## INSTRUCTIONS FOR THE TASK:
Your answer must be every line of the data that contains "password".

Dataset entries
════
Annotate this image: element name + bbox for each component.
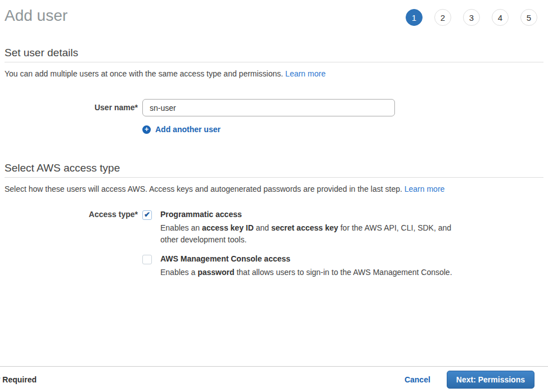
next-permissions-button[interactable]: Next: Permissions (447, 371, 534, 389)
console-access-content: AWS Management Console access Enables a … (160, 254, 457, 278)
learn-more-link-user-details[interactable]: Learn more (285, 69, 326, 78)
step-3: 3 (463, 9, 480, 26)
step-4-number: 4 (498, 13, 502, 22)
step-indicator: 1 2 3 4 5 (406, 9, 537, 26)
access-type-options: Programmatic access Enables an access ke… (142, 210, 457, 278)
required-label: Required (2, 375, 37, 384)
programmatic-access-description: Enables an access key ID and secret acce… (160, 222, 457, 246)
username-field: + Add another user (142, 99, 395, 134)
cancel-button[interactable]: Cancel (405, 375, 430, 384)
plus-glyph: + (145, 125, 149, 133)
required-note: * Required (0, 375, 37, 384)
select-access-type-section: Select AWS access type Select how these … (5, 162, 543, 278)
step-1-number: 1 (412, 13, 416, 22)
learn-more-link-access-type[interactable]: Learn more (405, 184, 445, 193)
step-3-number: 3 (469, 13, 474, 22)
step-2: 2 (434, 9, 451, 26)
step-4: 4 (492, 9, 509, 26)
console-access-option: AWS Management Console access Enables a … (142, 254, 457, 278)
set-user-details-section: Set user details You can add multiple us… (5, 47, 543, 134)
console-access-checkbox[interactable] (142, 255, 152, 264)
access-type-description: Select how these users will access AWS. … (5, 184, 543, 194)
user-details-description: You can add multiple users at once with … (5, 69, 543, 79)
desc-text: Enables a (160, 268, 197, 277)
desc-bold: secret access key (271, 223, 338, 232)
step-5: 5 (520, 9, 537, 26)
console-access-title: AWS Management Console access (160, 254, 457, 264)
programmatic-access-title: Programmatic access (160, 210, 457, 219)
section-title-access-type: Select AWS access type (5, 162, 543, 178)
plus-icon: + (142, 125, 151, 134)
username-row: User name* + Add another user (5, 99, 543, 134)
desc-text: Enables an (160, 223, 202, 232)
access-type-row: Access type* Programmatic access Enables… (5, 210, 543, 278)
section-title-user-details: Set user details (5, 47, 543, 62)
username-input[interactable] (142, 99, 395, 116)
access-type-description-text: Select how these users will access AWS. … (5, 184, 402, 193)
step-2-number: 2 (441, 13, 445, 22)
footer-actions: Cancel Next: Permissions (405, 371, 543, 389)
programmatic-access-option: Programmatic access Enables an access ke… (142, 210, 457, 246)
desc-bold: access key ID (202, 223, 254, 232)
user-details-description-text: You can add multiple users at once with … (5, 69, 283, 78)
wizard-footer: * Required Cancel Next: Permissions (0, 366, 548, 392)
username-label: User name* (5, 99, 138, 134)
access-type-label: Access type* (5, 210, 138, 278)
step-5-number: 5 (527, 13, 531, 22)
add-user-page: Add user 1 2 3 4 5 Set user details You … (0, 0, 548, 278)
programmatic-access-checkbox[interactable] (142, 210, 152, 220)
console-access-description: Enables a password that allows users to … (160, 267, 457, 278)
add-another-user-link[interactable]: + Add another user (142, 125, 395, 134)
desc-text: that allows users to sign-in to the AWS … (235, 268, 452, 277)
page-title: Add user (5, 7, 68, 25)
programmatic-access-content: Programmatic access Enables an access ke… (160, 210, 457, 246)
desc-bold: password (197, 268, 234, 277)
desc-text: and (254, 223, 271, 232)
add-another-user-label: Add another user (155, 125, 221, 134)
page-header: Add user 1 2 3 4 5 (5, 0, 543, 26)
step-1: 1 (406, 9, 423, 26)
════
## SOLUTION TO THIS TASK:
console-access-description: Enables a password that allows users to … (160, 267, 457, 278)
desc-bold: password (197, 268, 234, 277)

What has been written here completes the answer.